## EXERCISE BRIEF
Filter the records for "účely" and keep each line that has it.

Records from a data source
--- --- ---

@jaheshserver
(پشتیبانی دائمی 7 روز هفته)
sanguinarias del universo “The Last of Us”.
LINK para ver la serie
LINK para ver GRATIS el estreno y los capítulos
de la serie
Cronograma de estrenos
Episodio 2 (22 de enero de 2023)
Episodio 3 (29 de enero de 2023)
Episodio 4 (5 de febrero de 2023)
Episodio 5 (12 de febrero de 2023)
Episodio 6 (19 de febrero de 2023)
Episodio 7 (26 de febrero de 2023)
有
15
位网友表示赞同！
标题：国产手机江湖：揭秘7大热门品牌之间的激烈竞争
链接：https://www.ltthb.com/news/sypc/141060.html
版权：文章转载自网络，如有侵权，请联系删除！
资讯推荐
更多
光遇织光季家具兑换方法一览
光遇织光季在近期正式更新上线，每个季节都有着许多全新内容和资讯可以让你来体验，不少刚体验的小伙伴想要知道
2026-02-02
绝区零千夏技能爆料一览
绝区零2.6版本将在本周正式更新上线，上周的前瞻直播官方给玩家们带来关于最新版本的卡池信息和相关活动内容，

--- --- ---

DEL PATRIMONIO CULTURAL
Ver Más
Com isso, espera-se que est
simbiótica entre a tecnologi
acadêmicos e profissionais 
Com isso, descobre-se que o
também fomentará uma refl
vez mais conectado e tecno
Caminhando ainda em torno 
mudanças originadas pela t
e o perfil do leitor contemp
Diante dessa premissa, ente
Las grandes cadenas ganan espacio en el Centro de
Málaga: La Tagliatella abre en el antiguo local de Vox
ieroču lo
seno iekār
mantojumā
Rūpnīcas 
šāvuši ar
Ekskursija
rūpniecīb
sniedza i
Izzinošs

--- --- ---

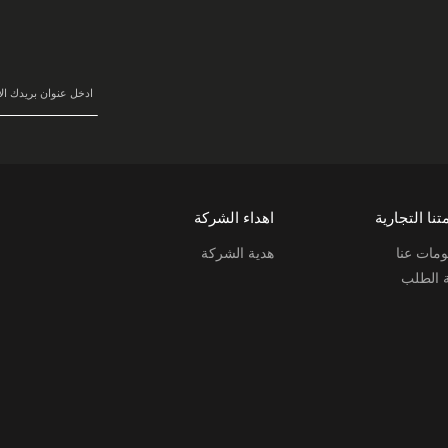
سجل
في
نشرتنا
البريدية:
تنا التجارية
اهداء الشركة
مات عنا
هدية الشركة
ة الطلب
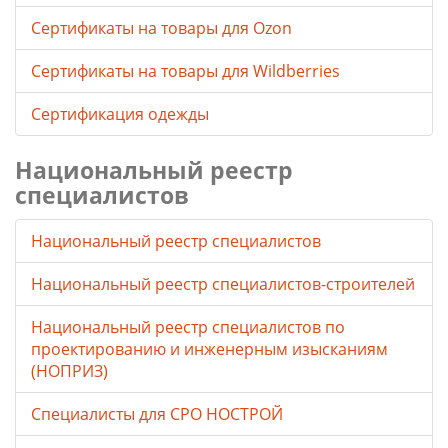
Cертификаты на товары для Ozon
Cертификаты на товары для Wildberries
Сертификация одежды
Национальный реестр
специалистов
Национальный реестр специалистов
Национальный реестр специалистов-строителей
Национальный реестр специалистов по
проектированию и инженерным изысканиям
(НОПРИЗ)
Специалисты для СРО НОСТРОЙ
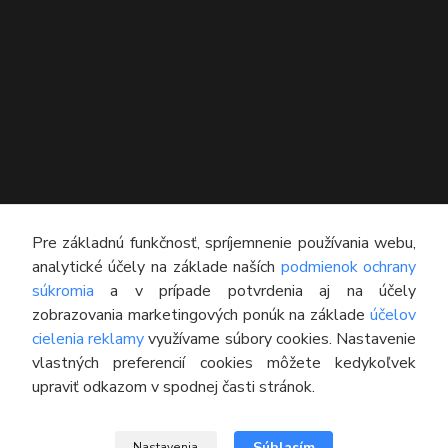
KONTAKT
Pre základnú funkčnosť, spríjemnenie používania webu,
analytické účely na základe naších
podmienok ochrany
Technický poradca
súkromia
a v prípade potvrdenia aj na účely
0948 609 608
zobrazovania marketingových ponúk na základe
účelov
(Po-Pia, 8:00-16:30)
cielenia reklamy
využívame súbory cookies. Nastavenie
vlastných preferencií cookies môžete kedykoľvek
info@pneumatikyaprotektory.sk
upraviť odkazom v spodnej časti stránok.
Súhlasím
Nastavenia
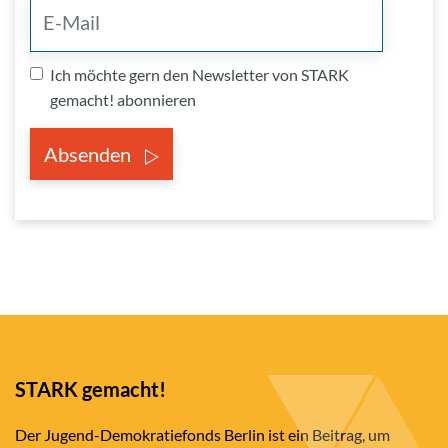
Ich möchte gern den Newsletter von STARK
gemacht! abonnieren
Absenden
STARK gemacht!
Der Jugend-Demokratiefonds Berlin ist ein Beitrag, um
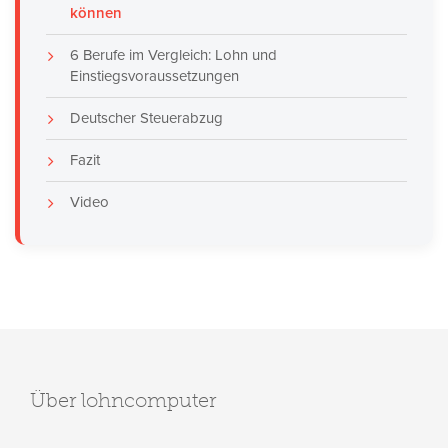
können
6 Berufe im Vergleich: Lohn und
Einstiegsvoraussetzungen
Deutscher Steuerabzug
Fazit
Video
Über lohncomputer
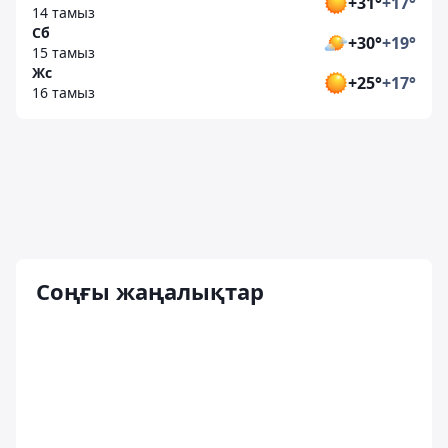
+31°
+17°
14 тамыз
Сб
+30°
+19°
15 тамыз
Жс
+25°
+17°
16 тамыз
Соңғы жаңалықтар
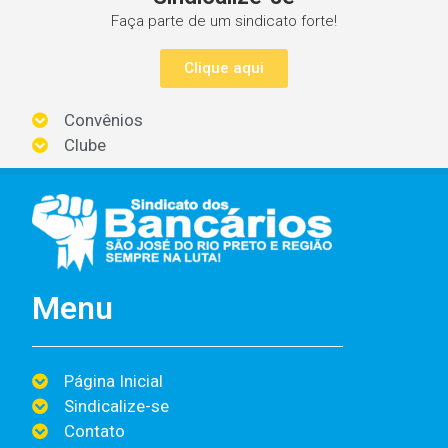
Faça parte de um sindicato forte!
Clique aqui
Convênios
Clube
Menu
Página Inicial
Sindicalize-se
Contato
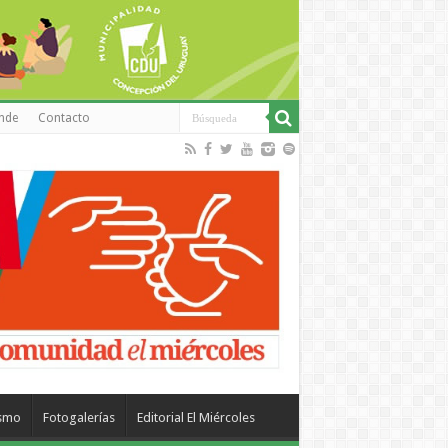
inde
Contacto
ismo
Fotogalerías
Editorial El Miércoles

--- --- ---

## WRITTEN SOLUTION
analytické účely na základe naších
a v prípade potvrdenia aj na účely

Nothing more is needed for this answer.